Listed entries Start Marker

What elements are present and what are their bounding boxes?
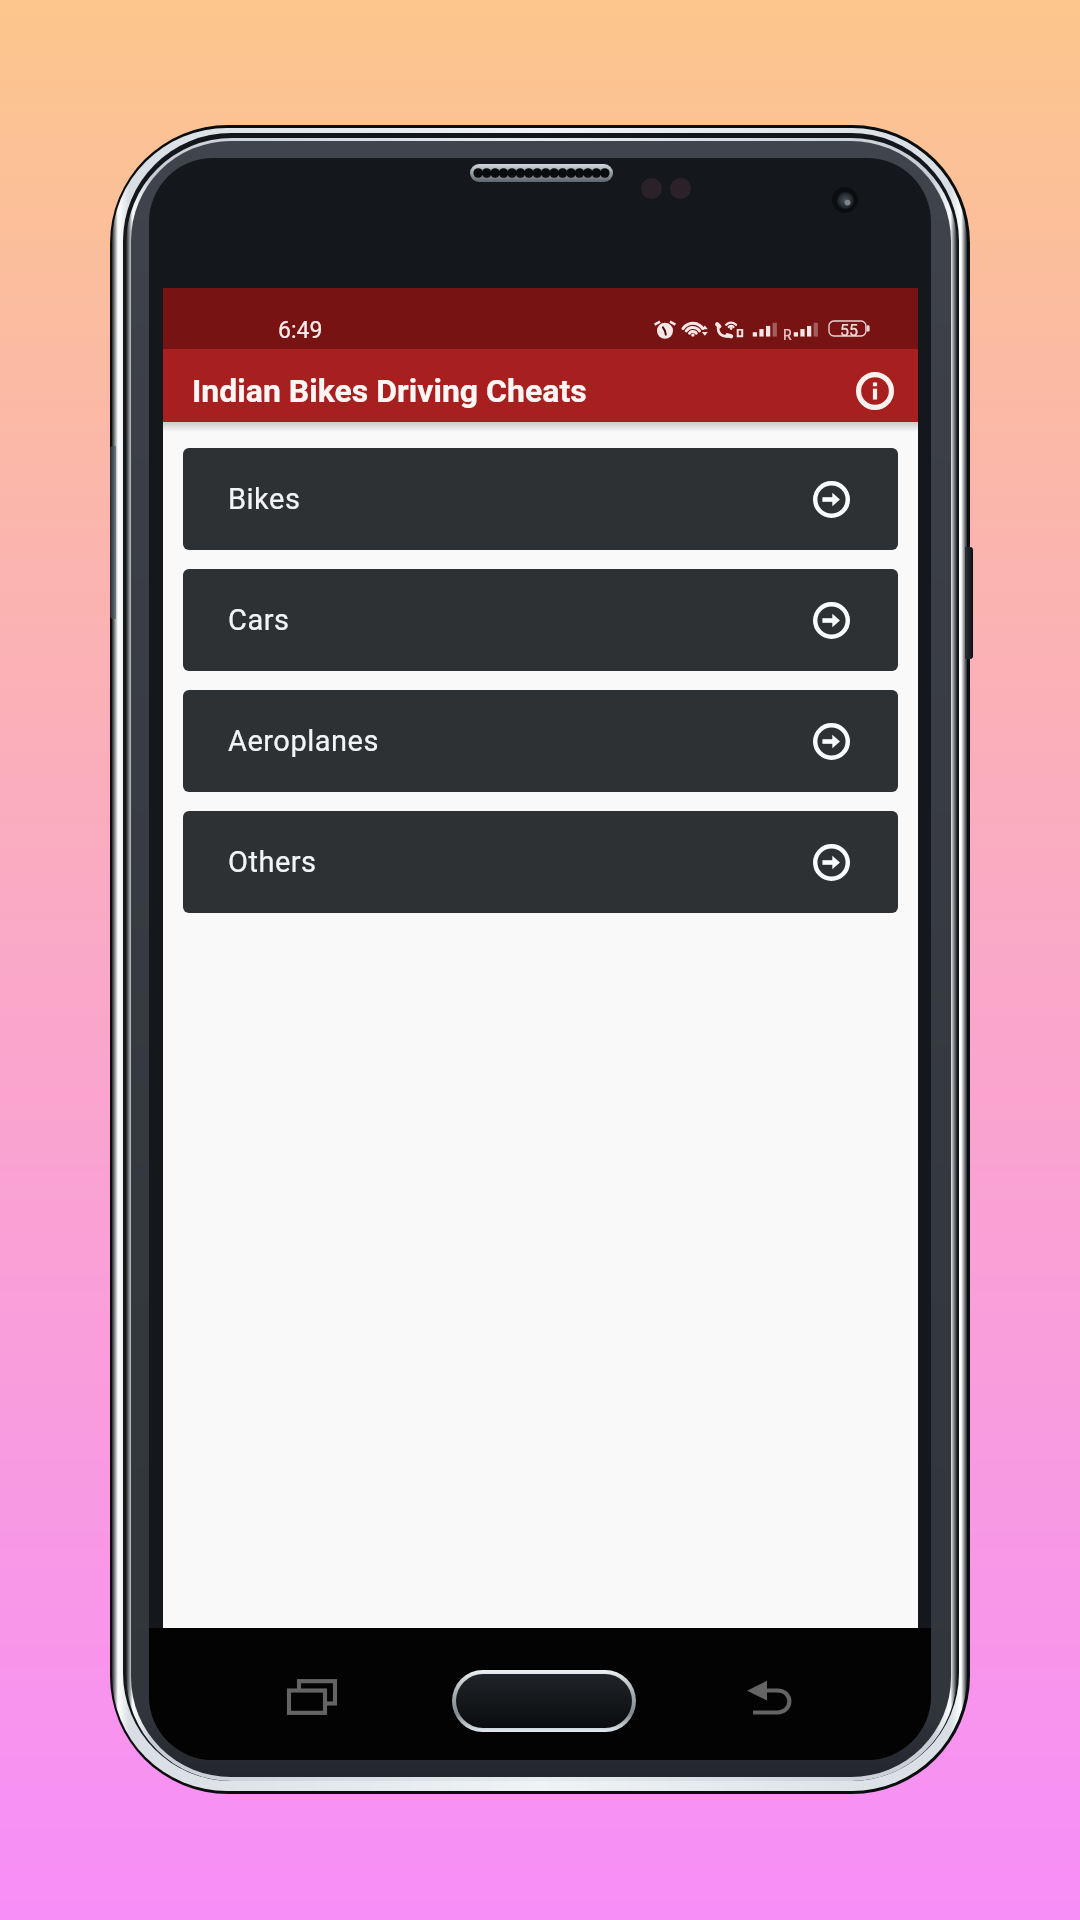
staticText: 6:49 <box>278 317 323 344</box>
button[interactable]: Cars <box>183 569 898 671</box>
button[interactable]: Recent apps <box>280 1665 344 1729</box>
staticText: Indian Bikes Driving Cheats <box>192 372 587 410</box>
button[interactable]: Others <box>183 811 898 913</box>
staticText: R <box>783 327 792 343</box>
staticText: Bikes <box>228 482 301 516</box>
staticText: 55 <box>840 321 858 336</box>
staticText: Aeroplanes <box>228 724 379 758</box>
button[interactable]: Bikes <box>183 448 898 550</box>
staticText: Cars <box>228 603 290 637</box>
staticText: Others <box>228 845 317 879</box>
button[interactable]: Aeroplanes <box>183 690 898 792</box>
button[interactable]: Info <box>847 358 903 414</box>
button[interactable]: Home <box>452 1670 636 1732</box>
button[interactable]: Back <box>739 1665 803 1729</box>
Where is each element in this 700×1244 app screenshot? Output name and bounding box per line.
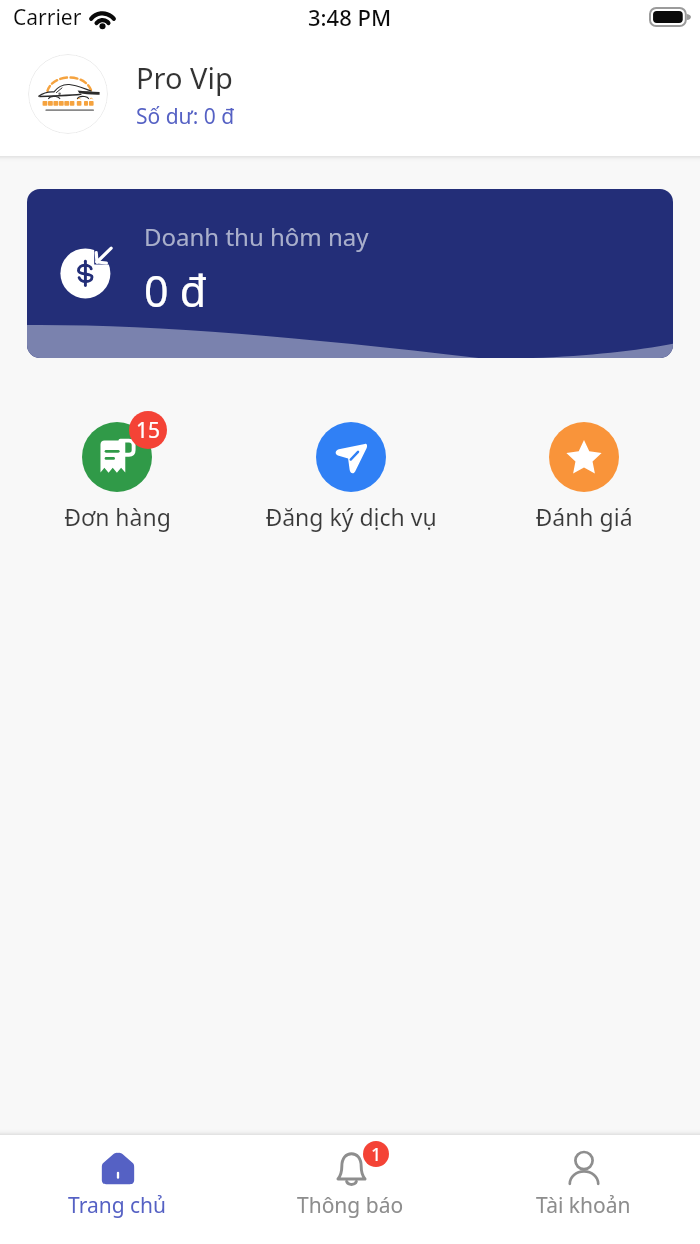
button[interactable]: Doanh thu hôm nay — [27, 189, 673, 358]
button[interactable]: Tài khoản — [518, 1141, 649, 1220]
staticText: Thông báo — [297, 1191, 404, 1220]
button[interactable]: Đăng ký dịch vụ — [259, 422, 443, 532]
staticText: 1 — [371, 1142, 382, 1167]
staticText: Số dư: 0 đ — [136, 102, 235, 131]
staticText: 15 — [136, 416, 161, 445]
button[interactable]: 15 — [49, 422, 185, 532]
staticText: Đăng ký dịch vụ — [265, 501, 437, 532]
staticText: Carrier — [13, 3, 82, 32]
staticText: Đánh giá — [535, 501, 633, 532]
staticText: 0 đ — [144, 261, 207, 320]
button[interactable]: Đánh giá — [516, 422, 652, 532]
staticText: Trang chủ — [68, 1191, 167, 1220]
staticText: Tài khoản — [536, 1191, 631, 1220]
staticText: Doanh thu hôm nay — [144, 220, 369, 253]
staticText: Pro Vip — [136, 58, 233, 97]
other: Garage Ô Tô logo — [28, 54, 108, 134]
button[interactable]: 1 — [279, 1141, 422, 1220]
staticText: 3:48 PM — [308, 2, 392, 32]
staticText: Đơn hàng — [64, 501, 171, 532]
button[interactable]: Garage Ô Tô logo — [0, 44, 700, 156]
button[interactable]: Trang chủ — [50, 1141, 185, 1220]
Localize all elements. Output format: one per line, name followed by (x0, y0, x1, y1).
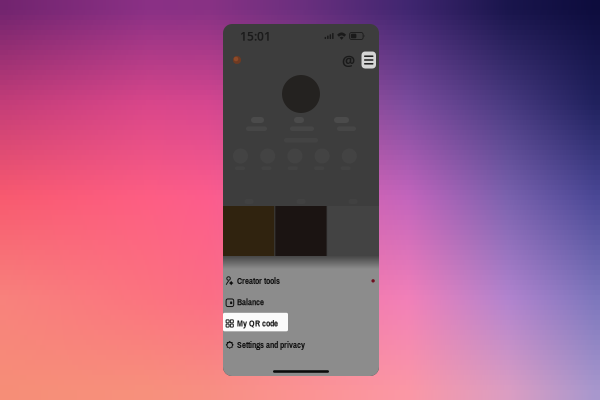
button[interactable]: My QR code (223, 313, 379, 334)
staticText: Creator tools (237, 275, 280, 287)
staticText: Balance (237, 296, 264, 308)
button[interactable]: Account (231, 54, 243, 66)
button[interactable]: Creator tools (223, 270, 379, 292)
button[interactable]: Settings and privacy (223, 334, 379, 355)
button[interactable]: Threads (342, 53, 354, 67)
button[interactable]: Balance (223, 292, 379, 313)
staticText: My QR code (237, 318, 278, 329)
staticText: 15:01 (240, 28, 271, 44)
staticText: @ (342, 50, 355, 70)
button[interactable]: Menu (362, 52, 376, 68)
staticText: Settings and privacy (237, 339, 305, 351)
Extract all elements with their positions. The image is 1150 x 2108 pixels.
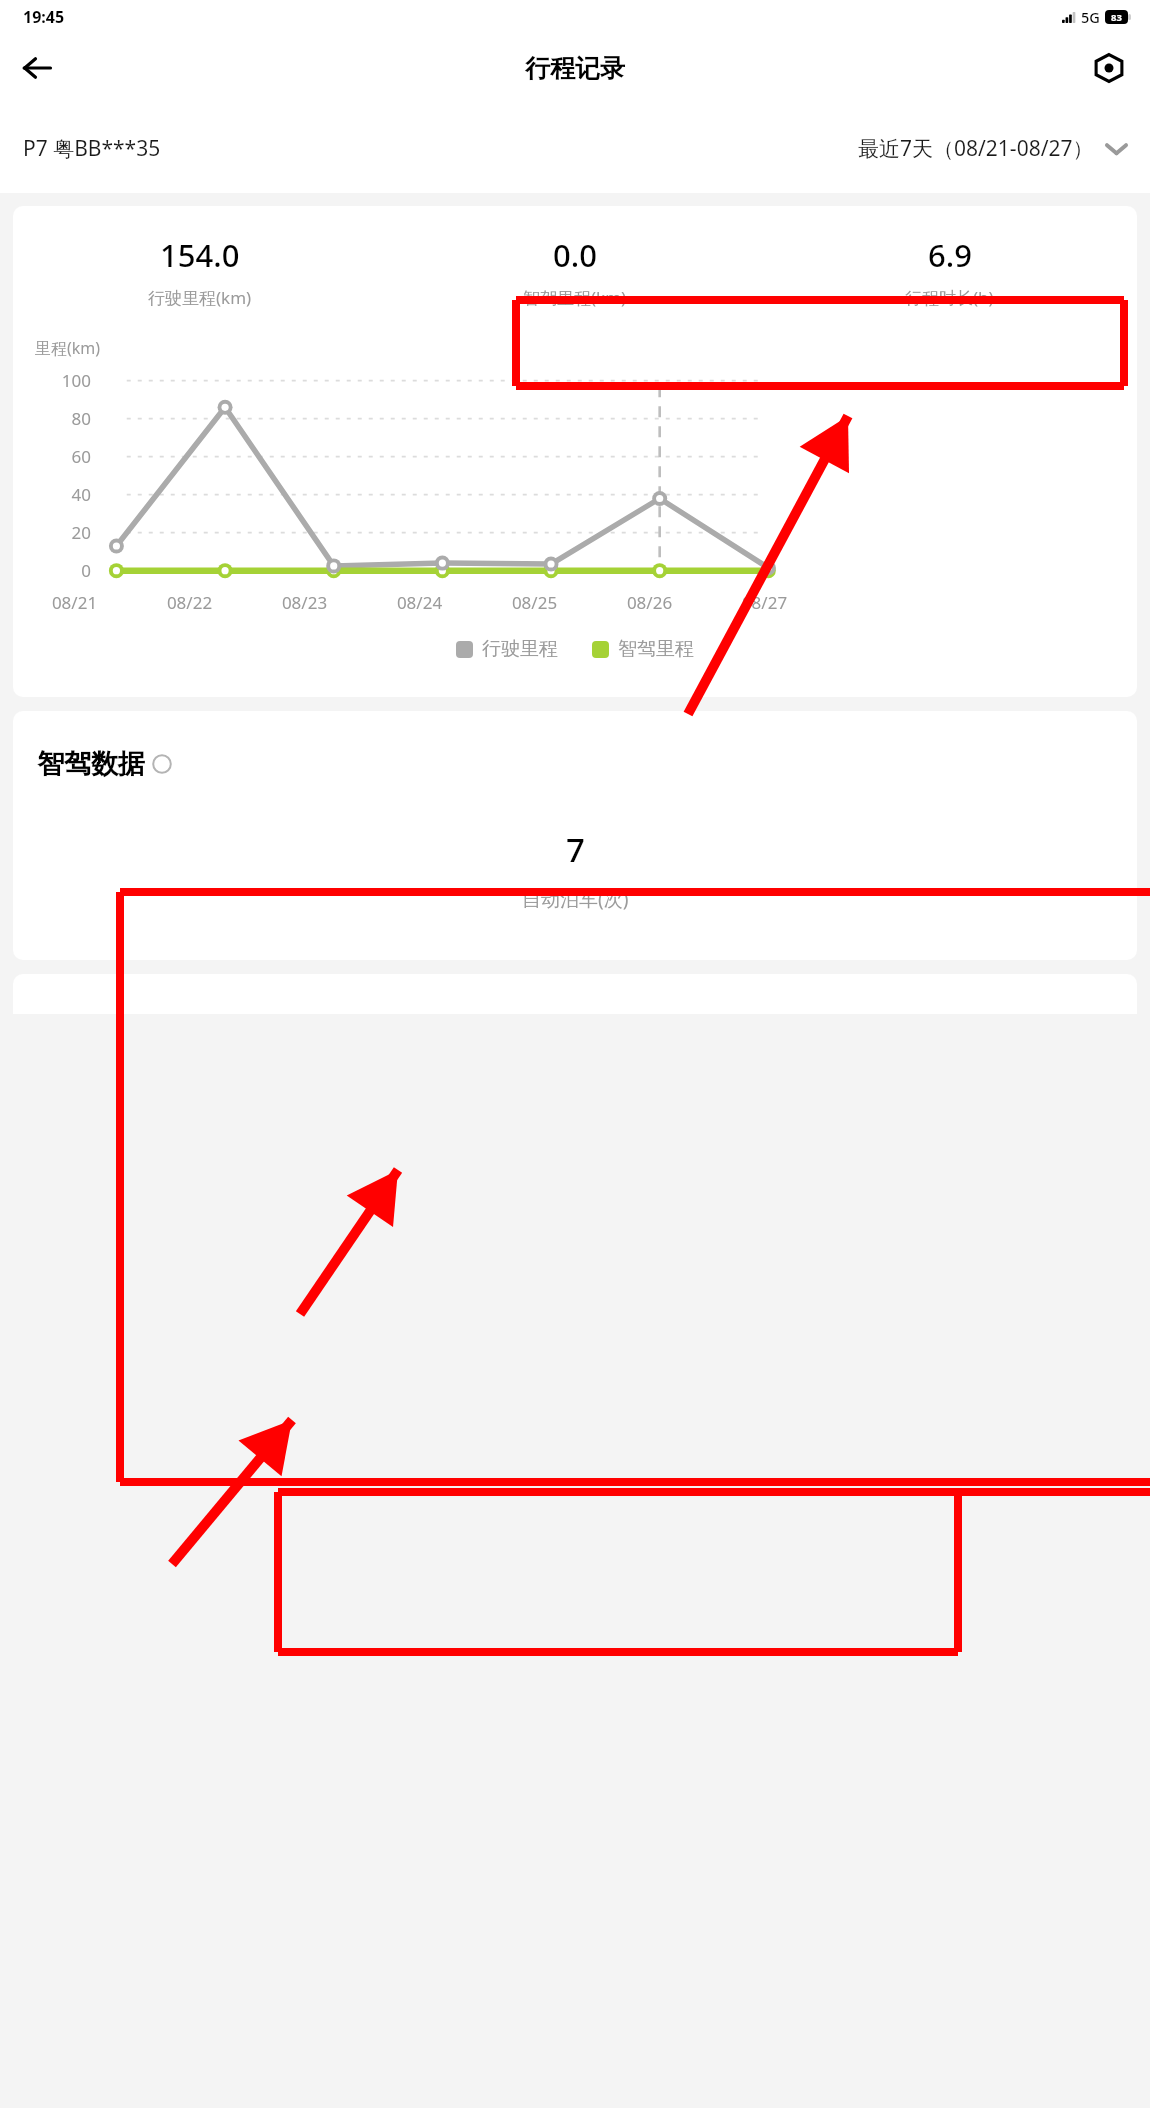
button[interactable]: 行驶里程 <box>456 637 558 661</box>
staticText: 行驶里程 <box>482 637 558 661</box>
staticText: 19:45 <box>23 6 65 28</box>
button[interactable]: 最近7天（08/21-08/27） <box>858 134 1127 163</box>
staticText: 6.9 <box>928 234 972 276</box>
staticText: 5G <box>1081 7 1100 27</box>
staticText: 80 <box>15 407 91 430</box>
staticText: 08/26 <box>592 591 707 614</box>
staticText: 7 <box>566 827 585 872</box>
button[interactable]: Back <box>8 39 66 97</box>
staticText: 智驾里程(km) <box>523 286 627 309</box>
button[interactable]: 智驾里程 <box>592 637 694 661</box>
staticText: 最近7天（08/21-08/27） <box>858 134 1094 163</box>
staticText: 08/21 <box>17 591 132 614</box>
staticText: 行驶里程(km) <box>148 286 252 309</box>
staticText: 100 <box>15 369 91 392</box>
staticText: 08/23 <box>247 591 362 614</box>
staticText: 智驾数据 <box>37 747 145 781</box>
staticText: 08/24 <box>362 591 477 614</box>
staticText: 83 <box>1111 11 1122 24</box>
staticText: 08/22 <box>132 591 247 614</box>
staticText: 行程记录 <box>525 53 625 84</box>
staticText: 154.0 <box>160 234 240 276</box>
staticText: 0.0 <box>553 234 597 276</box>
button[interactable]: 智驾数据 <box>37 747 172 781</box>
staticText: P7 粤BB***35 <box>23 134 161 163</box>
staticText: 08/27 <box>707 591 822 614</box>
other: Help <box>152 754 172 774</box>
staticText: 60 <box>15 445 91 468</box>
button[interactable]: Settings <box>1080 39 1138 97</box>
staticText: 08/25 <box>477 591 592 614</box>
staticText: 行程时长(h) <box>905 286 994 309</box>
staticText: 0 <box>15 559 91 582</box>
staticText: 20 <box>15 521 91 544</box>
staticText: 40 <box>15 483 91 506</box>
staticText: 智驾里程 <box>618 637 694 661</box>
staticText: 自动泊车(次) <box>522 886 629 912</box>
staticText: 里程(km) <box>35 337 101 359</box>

Listed entries End Marker

- _Required action_
Find the lines above that contain "Cars" and give their count, with nothing added.

- _Response to this exercise_
2